Page-level text extractions:
........
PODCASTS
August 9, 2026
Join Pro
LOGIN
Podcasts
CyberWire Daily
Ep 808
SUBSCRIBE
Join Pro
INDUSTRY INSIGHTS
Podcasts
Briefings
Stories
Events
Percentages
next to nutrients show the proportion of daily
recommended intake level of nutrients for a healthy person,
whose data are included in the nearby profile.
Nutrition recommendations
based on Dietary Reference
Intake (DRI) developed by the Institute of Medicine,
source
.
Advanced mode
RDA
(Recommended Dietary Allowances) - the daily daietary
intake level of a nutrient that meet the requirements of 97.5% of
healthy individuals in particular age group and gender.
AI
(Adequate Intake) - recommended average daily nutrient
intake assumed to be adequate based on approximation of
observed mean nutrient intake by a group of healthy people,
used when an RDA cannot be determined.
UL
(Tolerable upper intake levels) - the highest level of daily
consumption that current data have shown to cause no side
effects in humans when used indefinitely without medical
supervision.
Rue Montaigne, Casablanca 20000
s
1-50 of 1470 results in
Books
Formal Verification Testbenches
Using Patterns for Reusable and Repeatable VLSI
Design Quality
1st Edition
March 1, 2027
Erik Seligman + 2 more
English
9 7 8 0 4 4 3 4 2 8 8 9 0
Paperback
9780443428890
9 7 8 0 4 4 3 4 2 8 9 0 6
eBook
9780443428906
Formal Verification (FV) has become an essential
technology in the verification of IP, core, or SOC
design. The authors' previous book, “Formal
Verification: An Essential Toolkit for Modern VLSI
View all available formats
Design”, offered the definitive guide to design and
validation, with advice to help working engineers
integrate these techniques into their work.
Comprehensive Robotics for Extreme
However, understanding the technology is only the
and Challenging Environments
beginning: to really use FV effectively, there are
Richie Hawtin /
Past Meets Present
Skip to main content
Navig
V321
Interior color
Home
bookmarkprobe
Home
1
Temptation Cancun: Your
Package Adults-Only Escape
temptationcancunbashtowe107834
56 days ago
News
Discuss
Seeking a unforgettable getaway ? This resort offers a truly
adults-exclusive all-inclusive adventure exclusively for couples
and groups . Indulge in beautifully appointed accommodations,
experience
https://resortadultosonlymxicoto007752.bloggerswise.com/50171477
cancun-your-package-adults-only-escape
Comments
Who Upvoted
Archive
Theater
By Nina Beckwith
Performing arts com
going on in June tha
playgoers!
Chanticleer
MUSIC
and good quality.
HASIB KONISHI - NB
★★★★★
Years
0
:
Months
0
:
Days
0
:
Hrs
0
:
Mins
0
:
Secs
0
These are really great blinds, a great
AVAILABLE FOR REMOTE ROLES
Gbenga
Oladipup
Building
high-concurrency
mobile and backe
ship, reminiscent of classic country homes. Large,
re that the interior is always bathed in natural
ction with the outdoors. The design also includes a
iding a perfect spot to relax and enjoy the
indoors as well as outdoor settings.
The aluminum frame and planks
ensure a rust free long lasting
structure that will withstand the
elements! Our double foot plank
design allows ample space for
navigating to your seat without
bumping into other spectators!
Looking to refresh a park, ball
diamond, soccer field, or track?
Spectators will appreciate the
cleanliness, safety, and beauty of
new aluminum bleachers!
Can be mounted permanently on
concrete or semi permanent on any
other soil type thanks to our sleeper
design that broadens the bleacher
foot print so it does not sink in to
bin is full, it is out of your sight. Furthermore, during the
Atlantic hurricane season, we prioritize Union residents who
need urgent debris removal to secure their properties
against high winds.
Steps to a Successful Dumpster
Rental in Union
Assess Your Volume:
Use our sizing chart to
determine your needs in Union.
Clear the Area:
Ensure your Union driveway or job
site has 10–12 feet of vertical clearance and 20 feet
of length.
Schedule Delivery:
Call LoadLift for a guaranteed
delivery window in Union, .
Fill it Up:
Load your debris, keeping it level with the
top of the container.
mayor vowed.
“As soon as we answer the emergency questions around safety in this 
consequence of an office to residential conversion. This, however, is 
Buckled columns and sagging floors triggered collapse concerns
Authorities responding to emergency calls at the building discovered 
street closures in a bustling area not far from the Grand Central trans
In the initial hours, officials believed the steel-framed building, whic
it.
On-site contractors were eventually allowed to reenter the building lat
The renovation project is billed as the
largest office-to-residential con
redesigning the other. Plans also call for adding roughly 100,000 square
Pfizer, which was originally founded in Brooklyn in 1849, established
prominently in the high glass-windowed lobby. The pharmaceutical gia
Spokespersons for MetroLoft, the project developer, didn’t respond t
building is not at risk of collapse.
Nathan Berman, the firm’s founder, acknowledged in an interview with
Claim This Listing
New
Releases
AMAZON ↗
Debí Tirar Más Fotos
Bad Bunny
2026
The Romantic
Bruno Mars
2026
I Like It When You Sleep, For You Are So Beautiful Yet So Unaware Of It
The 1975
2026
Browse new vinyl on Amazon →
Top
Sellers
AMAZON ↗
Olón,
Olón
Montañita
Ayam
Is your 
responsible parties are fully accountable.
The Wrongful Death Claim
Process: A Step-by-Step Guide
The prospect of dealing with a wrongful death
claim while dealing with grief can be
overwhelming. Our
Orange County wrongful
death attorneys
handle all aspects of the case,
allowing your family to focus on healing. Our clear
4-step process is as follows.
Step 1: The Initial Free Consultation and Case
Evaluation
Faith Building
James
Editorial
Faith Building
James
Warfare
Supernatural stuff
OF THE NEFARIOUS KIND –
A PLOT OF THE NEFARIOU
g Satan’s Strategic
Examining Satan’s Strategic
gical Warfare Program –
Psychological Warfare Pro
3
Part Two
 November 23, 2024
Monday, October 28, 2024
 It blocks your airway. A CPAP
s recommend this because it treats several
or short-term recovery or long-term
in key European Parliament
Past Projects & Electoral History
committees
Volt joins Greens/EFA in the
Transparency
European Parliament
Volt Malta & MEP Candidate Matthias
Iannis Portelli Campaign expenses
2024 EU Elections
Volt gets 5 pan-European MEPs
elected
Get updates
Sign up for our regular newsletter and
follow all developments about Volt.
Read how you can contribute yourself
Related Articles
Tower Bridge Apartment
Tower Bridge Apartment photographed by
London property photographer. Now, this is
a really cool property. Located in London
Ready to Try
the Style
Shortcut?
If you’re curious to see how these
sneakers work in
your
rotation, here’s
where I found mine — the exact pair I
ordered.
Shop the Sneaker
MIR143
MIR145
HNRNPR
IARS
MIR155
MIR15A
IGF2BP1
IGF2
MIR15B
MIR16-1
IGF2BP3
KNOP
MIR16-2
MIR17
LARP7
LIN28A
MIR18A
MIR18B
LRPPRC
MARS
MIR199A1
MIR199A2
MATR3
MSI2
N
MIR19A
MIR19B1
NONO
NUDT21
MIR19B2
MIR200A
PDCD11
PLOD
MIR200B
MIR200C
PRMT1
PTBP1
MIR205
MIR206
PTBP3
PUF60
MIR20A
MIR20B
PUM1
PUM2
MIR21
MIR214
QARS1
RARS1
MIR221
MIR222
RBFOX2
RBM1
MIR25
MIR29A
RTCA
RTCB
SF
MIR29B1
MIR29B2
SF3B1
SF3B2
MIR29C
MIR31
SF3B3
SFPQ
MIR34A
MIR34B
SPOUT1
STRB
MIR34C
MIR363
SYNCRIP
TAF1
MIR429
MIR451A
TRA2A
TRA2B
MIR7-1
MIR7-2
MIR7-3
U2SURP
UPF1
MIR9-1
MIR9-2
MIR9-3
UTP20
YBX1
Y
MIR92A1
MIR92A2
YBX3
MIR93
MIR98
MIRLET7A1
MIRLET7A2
........
- [THE PROBLEM]: Up to and including the line with "based on Dietary Reference", write out the records above exactly, starting from their first line.

- [WRITTEN SOLUTION]:
PODCASTS
August 9, 2026
Join Pro
LOGIN
Podcasts
CyberWire Daily
Ep 808
SUBSCRIBE
Join Pro
INDUSTRY INSIGHTS
Podcasts
Briefings
Stories
Events
Percentages
next to nutrients show the proportion of daily
recommended intake level of nutrients for a healthy person,
whose data are included in the nearby profile.
Nutrition recommendations
based on Dietary Reference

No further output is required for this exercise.